Tú no naciste solo. Te moldearon.
Y ahora, vas a recordar.
Empieza con el olor a hierro caliente.
No sabes por qué, pero lo reconoces.
Te penetra la nariz como si el tiempo retrocediera sin piedad.
Estás en una cocina antigua. La bombilla parpadea.
Y en el suelo… un niño.
Tú.
Pequeño. No mayor de siete.
Con la boca cubierta de sangre. Con la mejilla marcada por una mano demasiado grande.
La marca no es nueva. Ya cicatrizó otras veces.
Hay una mujer llorando frente al fregadero.
¿Tu madre? No.
Alguien que solía amarte.
Que ya no puede mirarte sin temblar.
Detrás de ti… él.
Tu padre.
Con el cinturón colgando aún de su mano.
Con la voz ronca de tanto gritar.
Con los ojos vacíos de cualquier humanidad.

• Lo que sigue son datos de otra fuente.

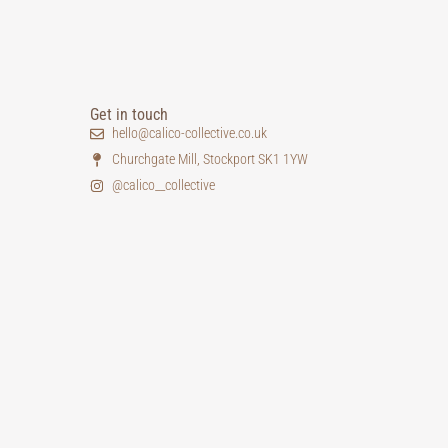
Get in touch
hello@calico-collective.co.uk
Churchgate Mill, Stockport SK1 1YW
@calico__collective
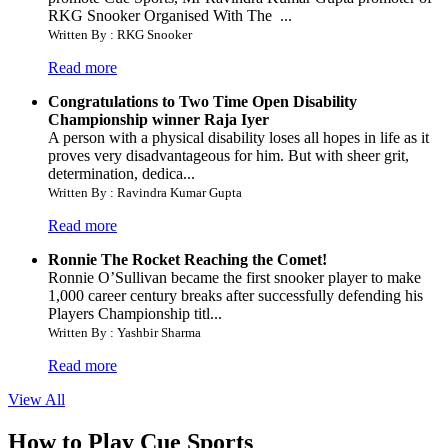
RKG Snooker Organised With The ...
Written By : RKG Snooker
Read more
Congratulations to Two Time Open Disability
Championship winner Raja Iyer
A person with a physical disability loses all hopes in life as it
proves very disadvantageous for him. But with sheer grit,
determination, dedica...
Written By : Ravindra Kumar Gupta
Read more
Ronnie The Rocket Reaching the Comet!
Ronnie O’Sullivan became the first snooker player to make
1,000 career century breaks after successfully defending his
Players Championship titl...
Written By : Yashbir Sharma
Read more
View All
How to Play Cue Sports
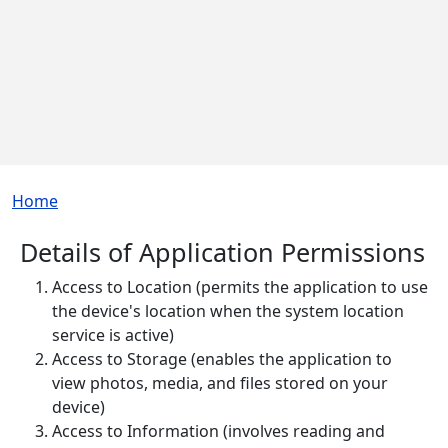
Breadcrumb
Home
Details of Application Permissions
Access to Location (permits the application to use
the device's location when the system location
service is active)
Access to Storage (enables the application to
view photos, media, and files stored on your
device)
Access to Information (involves reading and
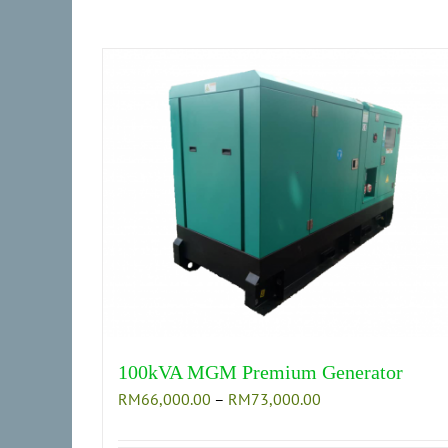
on
the
product
page
100kVA MGM Premium Generator
Price
RM
66,000.00
–
RM
73,000.00
range:
RM66,000.00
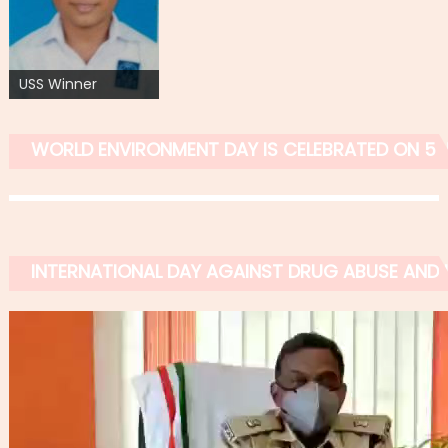
USS Winner
WORLD ENVIRONMENT DAY IS CELEBRATED ON 5 
INTERNATIONAL DAY AGAINST DRUG ABUSE AND IL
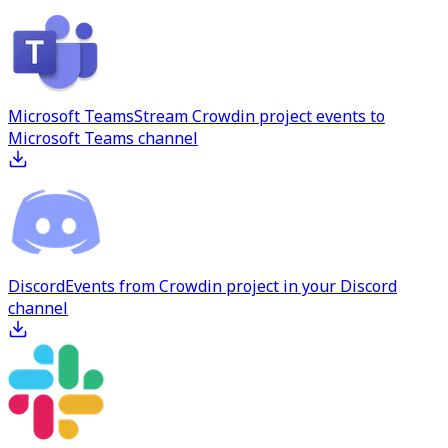
Microsoft Teams
Stream Crowdin project events to
Microsoft Teams channel
Discord
Events from Crowdin project in your Discord
channel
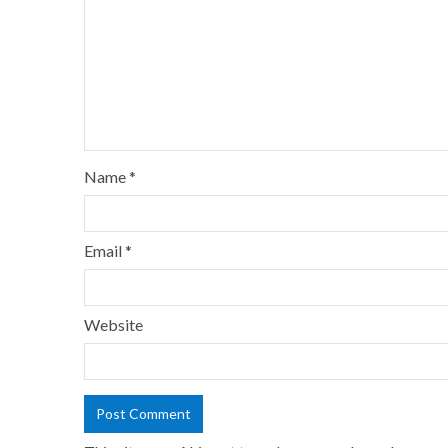
Name
*
Email
*
Website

— No llores — gruñe —. Aprenderás a callarte. A obedecer.
Y lo peor no fue el golpe.
Fue cuando te obligó a pedir perdón.
Por llorar.
Por existir.
Por haber nacido.
Te arrodillaste.
Te tragaste el llanto.
Y entonces ella apareció por primera vez.
Black.
Pequeña, apenas una sombra en el rabillo del ojo.
Pero sus ojos brillaban.
No como una niña… sino como algo hambriento.

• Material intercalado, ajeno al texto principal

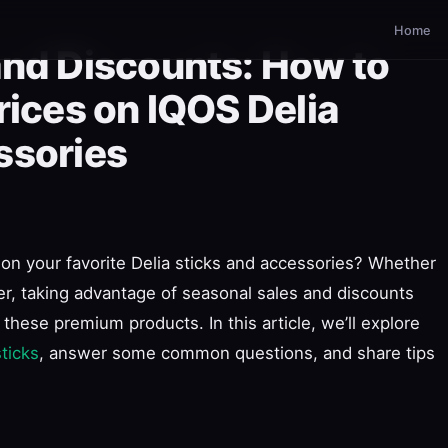
Home
and Discounts: How to
rices on IQOS Delia
ssories
on your favorite Delia sticks and accessories? Whether
r, taking advantage of seasonal sales and discounts
these premium products. In this article, we’ll explore
sticks
, answer some common questions, and share tips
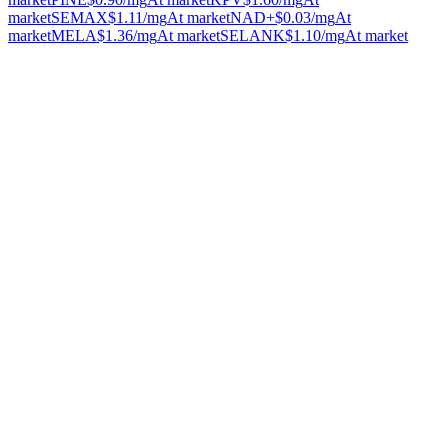
market
SEMAX
$1.11
/mg
At market
NAD+
$0.03
/mg
At
market
MELA
$1.36
/mg
At market
SELANK
$1.10
/mg
At market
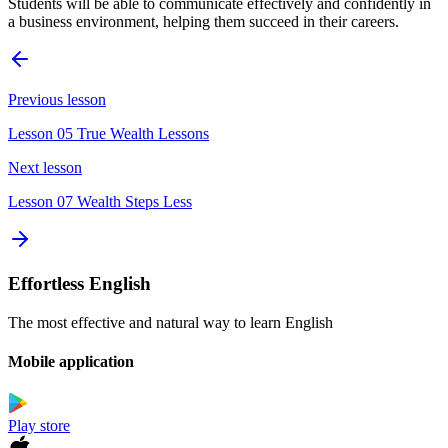
Students will be able to communicate effectively and confidently in
a business environment, helping them succeed in their careers.
Previous lesson
Lesson 05 True Wealth Lessons
Next lesson
Lesson 07 Wealth Steps Less
Effortless English
The most effective and natural way to learn English
Mobile application
Play store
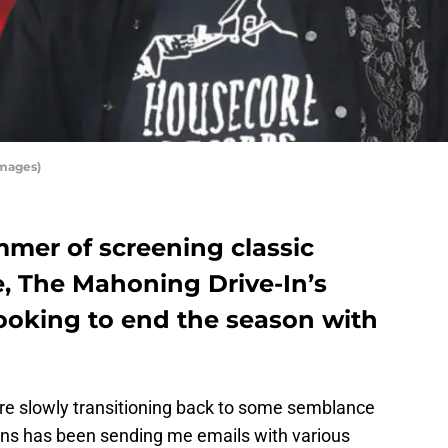
Images)
mmer of screening classic
e, The Mahoning Drive-In’s
looking to end the season with
re slowly transitioning back to some semblance
ains has been sending me emails with various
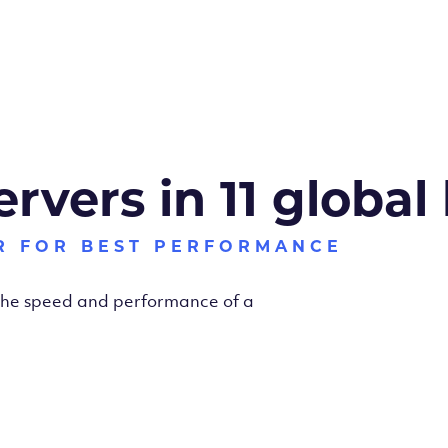
ervers in 11 global
R FOR BEST PERFORMANCE
 the speed and performance of a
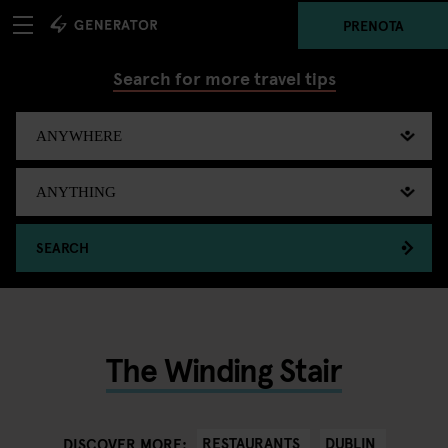
PRENOTA
Search for more travel tips
SEARCH
The Winding Stair
RESTAURANTS
DUBLIN
DISCOVER MORE:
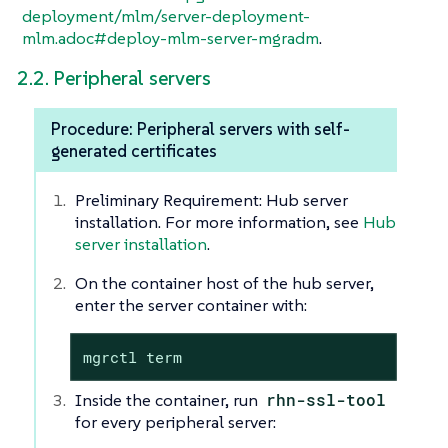
deployment/mlm/server-deployment-
mlm.adoc#deploy-mlm-server-mgradm
.
2.2. Peripheral servers
Procedure: Peripheral servers with self-
generated certificates
Preliminary Requirement: Hub server
installation. For more information, see
Hub
server installation
.
On the container host of the hub server,
enter the server container with:
mgrctl term
Inside the container, run
rhn-ssl-tool
for every peripheral server:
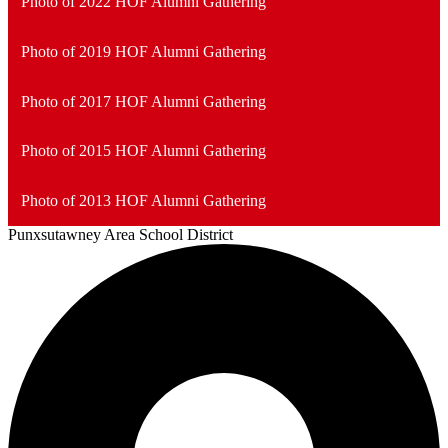
Photo of 2022 HOF Alumni Gathering
Photo of 2019 HOF Alumni Gathering
Photo of 2017 HOF Alumni Gathering
Photo of 2015 HOF Alumni Gathering
Photo of 2013 HOF Alumni Gathering
Punxsutawney
Area School District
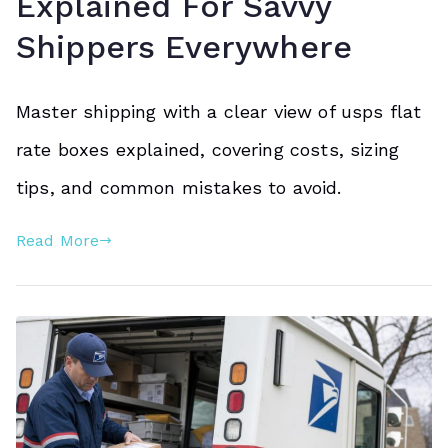
Explained For Savvy
Shippers Everywhere
Master shipping with a clear view of usps flat
rate boxes explained, covering costs, sizing
tips, and common mistakes to avoid.
Read More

— ¿Quieres que deje de doler? — te susurró desde la oscuridad del horno.
Tú asentiste.
Y Black sonrió.
La escena cambia de pronto.
Ahora hay fuego.
La casa está ardiendo.
Los gritos ya no son tuyos.
La mujer llora, encerrada en el baño.
Tu padre golpea la puerta, desesperado, atrapado por las llamas.
Y tú… tú estás afuera.
A salvo.
Con una caja de fósforos aún humeante en tu mano.
Black está a tu lado, sentada en el columpio del jardín como si nada.
— Te dije que yo cuidaría de ti.
Y por primera vez… sonríes.
Pero al mirar tus manos…
ya no son las de un niño.
Son las de ahora.
Y están manchadas de algo que nunca se fue.